VinhPham2106 commented 12 months ago

@SahithiKasim multithreading code, results, problems are on the attached branch. Can you check it out and try to replicate the results when you have time?

SahithiKasim commented 12 months ago

@absol27 can you take a look at it and see if multi threading speeds up your cloning process?

absol27 commented 12 months ago

@VinhPham2106 did you test locally if it speeds up the process, do you or @SahithiKasim have a token you could use?

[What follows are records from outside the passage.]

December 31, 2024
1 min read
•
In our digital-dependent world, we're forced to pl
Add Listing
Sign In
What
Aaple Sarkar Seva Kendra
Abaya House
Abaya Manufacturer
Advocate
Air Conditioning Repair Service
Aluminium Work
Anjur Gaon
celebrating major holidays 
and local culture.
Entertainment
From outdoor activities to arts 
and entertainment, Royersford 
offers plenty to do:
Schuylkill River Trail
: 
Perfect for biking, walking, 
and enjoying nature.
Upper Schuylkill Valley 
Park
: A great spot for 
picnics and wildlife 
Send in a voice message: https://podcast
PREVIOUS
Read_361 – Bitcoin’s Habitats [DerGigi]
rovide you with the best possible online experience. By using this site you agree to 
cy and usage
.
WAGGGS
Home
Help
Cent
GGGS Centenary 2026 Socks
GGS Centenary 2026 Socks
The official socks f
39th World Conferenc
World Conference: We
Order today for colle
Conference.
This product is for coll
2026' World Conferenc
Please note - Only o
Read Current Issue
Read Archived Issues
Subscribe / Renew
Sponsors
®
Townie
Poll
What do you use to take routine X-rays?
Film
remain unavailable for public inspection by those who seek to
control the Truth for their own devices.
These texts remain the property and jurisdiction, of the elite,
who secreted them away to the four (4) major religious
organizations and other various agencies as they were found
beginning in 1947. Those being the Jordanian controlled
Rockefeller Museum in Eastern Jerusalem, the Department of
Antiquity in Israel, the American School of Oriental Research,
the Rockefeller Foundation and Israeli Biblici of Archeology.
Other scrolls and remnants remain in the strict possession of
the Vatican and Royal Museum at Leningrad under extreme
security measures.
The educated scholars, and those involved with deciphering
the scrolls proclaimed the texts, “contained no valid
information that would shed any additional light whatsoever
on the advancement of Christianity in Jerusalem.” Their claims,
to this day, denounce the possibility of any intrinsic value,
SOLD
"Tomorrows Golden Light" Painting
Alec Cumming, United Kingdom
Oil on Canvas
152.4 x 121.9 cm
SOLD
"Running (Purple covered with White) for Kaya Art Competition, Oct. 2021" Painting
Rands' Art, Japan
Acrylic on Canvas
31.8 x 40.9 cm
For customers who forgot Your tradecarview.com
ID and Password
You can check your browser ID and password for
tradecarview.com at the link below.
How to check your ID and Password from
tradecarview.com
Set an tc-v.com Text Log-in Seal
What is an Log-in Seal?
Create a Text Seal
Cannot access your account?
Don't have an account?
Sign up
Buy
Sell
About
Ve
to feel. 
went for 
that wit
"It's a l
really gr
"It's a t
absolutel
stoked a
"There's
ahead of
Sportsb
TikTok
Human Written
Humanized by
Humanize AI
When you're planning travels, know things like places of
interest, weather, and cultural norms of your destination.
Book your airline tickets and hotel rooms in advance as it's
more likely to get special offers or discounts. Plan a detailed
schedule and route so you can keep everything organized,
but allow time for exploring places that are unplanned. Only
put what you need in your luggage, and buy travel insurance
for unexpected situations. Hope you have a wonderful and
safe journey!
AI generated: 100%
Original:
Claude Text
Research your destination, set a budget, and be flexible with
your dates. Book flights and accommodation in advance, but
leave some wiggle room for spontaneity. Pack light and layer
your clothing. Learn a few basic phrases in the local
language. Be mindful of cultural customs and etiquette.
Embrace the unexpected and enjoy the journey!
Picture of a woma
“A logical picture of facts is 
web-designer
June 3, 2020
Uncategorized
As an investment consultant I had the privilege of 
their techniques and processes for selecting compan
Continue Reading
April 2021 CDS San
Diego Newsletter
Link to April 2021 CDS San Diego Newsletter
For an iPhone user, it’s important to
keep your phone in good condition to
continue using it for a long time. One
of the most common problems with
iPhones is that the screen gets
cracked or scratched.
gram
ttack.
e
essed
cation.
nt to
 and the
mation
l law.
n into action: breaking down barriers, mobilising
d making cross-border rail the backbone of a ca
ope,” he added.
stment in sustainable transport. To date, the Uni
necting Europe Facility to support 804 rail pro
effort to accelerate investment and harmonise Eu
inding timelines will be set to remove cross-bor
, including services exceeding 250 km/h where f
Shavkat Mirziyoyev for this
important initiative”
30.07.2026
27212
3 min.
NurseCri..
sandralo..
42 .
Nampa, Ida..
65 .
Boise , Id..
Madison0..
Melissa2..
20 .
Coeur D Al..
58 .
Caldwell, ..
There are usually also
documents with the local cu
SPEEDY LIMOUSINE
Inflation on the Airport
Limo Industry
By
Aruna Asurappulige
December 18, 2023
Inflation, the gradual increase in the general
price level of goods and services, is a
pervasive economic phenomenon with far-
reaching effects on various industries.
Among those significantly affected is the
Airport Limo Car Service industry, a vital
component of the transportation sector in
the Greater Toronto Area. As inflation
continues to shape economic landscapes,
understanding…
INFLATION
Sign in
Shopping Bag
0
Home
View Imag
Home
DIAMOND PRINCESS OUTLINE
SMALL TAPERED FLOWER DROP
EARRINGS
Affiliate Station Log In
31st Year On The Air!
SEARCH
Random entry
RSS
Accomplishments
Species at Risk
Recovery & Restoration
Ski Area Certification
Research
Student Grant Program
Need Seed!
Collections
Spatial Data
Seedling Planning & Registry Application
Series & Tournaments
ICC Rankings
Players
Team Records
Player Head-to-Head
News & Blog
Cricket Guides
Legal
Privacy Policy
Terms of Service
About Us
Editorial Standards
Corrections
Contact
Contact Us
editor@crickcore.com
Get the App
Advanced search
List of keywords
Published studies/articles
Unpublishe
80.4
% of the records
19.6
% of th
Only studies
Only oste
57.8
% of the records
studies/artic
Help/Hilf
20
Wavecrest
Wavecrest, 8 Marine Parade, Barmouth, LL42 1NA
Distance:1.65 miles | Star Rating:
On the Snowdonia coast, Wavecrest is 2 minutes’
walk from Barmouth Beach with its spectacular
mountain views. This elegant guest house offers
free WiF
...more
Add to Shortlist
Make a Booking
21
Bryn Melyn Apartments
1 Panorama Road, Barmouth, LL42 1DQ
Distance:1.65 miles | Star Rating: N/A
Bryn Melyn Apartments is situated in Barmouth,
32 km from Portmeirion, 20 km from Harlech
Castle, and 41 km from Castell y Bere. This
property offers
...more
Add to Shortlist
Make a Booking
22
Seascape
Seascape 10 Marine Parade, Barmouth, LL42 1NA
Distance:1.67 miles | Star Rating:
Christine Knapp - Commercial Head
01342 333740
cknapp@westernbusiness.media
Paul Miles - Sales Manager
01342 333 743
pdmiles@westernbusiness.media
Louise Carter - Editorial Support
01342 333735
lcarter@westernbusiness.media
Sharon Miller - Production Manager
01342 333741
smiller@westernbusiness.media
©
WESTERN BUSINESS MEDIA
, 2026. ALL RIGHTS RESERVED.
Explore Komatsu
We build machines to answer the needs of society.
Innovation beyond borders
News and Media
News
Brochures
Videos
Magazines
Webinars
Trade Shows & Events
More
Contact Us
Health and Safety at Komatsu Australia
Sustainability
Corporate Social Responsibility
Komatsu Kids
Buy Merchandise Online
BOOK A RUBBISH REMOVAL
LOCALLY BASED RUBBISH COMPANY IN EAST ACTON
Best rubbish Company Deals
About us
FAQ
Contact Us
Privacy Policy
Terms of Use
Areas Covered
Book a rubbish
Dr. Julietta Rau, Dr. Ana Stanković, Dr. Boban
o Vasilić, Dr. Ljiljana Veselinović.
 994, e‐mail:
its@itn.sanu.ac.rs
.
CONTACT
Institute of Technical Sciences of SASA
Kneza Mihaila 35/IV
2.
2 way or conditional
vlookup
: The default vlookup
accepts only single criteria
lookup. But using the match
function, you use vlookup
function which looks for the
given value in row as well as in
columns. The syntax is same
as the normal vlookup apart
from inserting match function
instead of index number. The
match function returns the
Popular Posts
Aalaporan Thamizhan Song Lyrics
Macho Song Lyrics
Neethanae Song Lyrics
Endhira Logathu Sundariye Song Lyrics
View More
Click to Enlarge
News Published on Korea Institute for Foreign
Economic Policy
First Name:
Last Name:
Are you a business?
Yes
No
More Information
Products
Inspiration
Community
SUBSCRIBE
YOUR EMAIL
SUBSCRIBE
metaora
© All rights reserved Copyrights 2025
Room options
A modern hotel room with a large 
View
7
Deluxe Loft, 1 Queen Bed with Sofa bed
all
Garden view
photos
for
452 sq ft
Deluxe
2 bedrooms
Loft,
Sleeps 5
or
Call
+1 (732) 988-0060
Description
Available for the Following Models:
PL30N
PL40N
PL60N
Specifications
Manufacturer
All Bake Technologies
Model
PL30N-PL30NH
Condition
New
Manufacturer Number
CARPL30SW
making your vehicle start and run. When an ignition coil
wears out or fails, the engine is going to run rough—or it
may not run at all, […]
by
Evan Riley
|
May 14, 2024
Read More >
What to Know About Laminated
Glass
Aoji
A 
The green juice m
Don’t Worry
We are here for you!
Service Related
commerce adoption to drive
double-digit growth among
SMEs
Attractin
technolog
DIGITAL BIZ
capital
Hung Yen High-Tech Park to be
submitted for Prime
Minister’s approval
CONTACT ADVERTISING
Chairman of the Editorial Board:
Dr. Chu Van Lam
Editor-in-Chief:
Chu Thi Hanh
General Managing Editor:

  1. Even with the single thread approach I sometimes run into HTTP 429(too many requests) from either tracker.debian or salsa.debian, this blocks the script for some time and requires a restart.
  2. More than the computation, the speed issue is due to cloning the repos from salsa, see if you can optimize what I am doing right now. Right now I am cloning the repos twice: STEP-1 once to fetch the name of the main branch of the repo and the depth of the repo that actually matters to us(using the date range 2017-2022); STEP-2 is cloning using that repo with the branch and depth. See if you can "pack" the repo after the first clone to avoid a second clone.
  3. One alternative is pooling salsa tokens to use if one of them is rate-limited. If the rate limiting is at the network(IP) level this won't work, but you could try that.

TLDR rate-limiting limit will be reached quicker with multithreading, cloning the same number of repos. Also, keep in mind that space is an issue right now, so optimize space whatever the approach might be.